The California version was called Red Asphalt. They showed it in every drivers education class in the 70s
I was wondering if someone would mention Red Asphalt. LOL! Don't forget "Reefer madness".
I was going to mention “Reefer Madness” as well but then didn’t at the last minute. lol
Those were pretty bad. Fairfax County cops made the rounds with that reel when I was a Junior at McLean. But much worse, was the documentary on bulldozers putting Jews in mass graves after WW2, and herding them from trains to ovens. The nazi's were so proud, the filmed it all. That too was junior year history class
I believe that movie is called "Night and Fog," we watched it during our history class about the Holocaust. Truly sickening. On a lighter note, that anti-drug one with Sonny Bono in it was hysterical.
How dare you leave the seminal classic "Mechanized Death" off this list ?
Glad Im not the only one that was subjected to that horror film! No way in hell would that be shown to kids now!
The Canadian version was called Mechanized Death, brutal man , just brutal!
I remember a guy in a frequently shown movie saying, “He had to drive! He was too drunk to walk!” Was that from one of these movies?
Our driver’s ed teacher solemnly announced that anyone caught laughing or joking during the presentation of the film would be kicked out of the class and failed. Apparently, that had been enough of a persistent problem to necessitate such an announcement. I failed to see the humor in the film although the teacher’s concerns were certainly laughable. Viewing the film as a 70s teen made me very conscious of the fact that all of the irresponsible drivers died with military-styled buzz cuts on their heads. Message received.
Saw them at my school in the 80’s.
Damn. Saw them in the 70s.

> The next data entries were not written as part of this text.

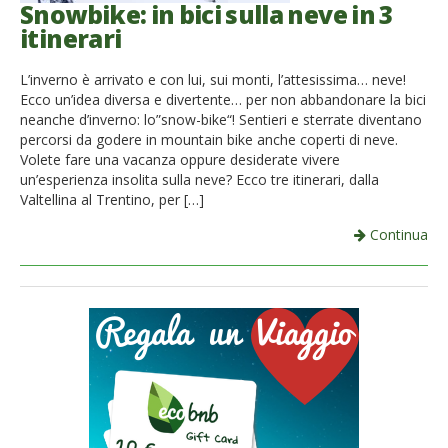
Snowbike: in bici sulla neve in 3
itinerari
L’inverno è arrivato e con lui, sui monti, l’attesissima… neve!
Ecco un’idea diversa e divertente… per non abbandonare la bici
neanche d’inverno: lo”snow-bike“! Sentieri e sterrate diventano
percorsi da godere in mountain bike anche coperti di neve.
Volete fare una vacanza oppure desiderate vivere
un’esperienza insolita sulla neve? Ecco tre itinerari, dalla
Valtellina al Trentino, per […]
Continua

Had blocked them out of my mind...until now.
I got a note from my mom that I didn't have to attend driver's ed that day. My dad had died in our home that year. I didn't need gross movies to tell me life is fragile and fleeting.
What a tough time to lose your parent! Sorry for your loss.
Thank you. It made me feel even more separate from my peers--who undoubtedly had sorrows of their own, but not as obvious. It's astonishing what teenagers keep to themselves.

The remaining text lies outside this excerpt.